Separate from how the USBC has handled this situation and others like it (that would be poorly, and heavy-handed), the issue with durometer testing of softness has an issue that is separate from Storm or the USBC or anyone else: When the equipment used to make these multi-million-dollar decisions cannot itself be calibrated to show the same results every time in every application, you have to devise a new test, or throw that standard out, or give a very wide range of acceptable results.
The USBC tests balls for approval at 500 sanded. The easiest thing would be to require ALL balls, even those spot-checked, to be taken to 500 and then tested so as to remove that variable. Otherwise, you can develop a two-stage testing solution where the ball has to test at 73 when at 500 sanded but is allowed a wider (3-4) variance in the durometer to allow for polishing. If you won't do that, then the entire standard has to be moved up to a higher number so that polished equipment doesn't punch below 73 -- but that's a legislative issue for the USBC and would have to be voted upon at some future date.

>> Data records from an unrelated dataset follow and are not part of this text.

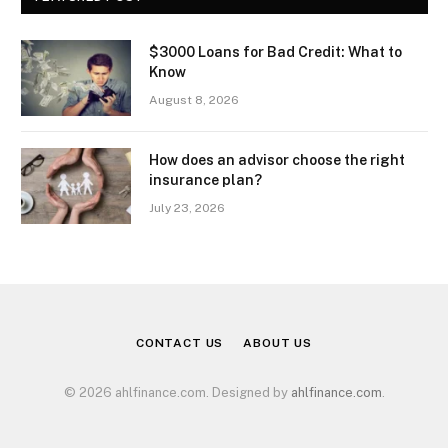
$3000 Loans for Bad Credit: What to
Know
August 8, 2026
How does an advisor choose the right
insurance plan?
July 23, 2026
CONTACT US
ABOUT US
© 2026 ahlfinance.com. Designed by
ahlfinance.com
.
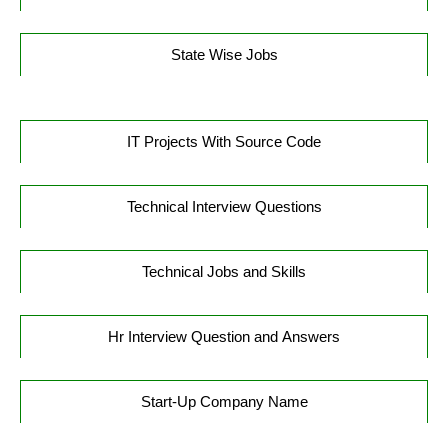
State Wise Jobs
IT Projects With Source Code
Technical Interview Questions
Technical Jobs and Skills
Hr Interview Question and Answers
Start-Up Company Name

What the USBC chose to do was do a spot check on equipment under different circumstances than other tests that showed the balls to be in compliance, and that is wrong. There were so many other ways to handle this that would have been fairer to the bowlers and the company both, but the USBC didn't take those routes. I'm also disappointed to see some people standing up for the USBC, right or wrong. An organization that can't operate with fairness, logic and transparency is not worthy of our support.